<center><h1 style = "font-size:20px;font-family: Copperplate">IMPORT THE LIBRARIES</h1></center>

In [None]:
import numpy as np
import pandas as pd
from sklearn.model_selection import train_test_split, KFold
from sklearn.metrics import accuracy_score
from tqdm import tqdm
from catboost import CatBoostClassifier, Pool

<center><h1 style = "font-size:20px;font-family: Copperplate">Data Loading & Preprocessing</h1></center>

In [None]:
train_data = pd.read_csv("/kaggle/input/tabular-playground-series-dec-2021/train.csv")
test_data = pd.read_csv("/kaggle/input/tabular-playground-series-dec-2021/test.csv")

In [None]:
print(train_data.shape)
print(test_data.shape)

train_data.head()

In [None]:
df = train_data[['Id', 'Cover_Type']].groupby(['Cover_Type']).count().rename(columns={"Id": "Count"})
def style_negative(v, props=''):
    return props if v < 2 else None
df.style.applymap(style_negative, props='color:white;background-color:darkred')

Just Drop Cover_Type 5.

In [None]:
train_data = train_data[train_data['Cover_Type']!=5]

In [None]:
X = train_data.drop(columns=['Id', 'Cover_Type'])
y = train_data[['Cover_Type']]

X_test = test_data.drop(columns=['Id'])

<center><h1 style = "font-size:20px;font-family: Copperplate">Feature Engineering</h1></center>

Please refer to [TPS Dec '21 | TensorFlow NN + Feature Engineering](https://www.kaggle.com/gulshanmishra/tps-dec-21-tensorflow-nn-feature-engineering).
Amazing feature engineering skill.

In [None]:
new_names = {
    "Horizontal_Distance_To_Hydrology": "x_dist_hydrlgy",
    "Vertical_Distance_To_Hydrology": "y_dist_hydrlgy",
    "Horizontal_Distance_To_Roadways": "x_dist_rdwys",
    "Horizontal_Distance_To_Fire_Points": "x_dist_firepts"
}

X.rename(new_names, axis=1, inplace=True)
X_test.rename(new_names, axis=1, inplace=True)
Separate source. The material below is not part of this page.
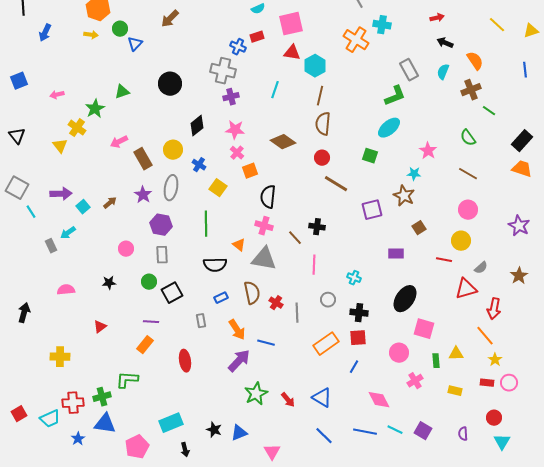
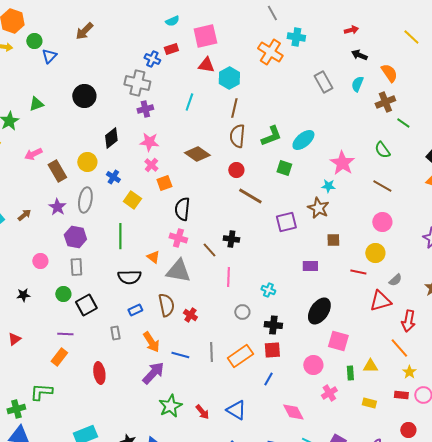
green L-shape: (395, 96) -> (271, 136), moved
pink star: (428, 151) -> (342, 163), size x1.4
brown square: (419, 228) -> (333, 240), turned 32
gray line: (297, 313) -> (211, 352), moved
X["Aspect"][X["Aspect"] < 0] += 360
X["Aspect"][X["Aspect"] > 359] -= 360

X_test["Aspect"][X_test["Aspect"] < 0] += 360
X_test["Aspect"][X_test["Aspect"] > 359] -= 360

# Manhhattan distance to Hydrology
X["mnhttn_dist_hydrlgy"] = np.abs(X["x_dist_hydrlgy"]) + np.abs(X["y_dist_hydrlgy"])
X_test["mnhttn_dist_hydrlgy"] = np.abs(X_test["x_dist_hydrlgy"]) + np.abs(X_test["y_dist_hydrlgy"])

# Euclidean distance to Hydrology
X["ecldn_dist_hydrlgy"] = (X["x_dist_hydrlgy"]**2 + X["y_dist_hydrlgy"]**2)**0.5
X_test["ecldn_dist_hydrlgy"] = (X_test["x_dist_hydrlgy"]**2 + X_test["y_dist_hydrlgy"]**2)**0.5

soil_features = [x for x in X.columns if x.startswith("Soil_Type")]
X["soil_type_count"] = X[soil_features].sum(axis=1)
X_test["soil_type_count"] = X_test[soil_features].sum(axis=1)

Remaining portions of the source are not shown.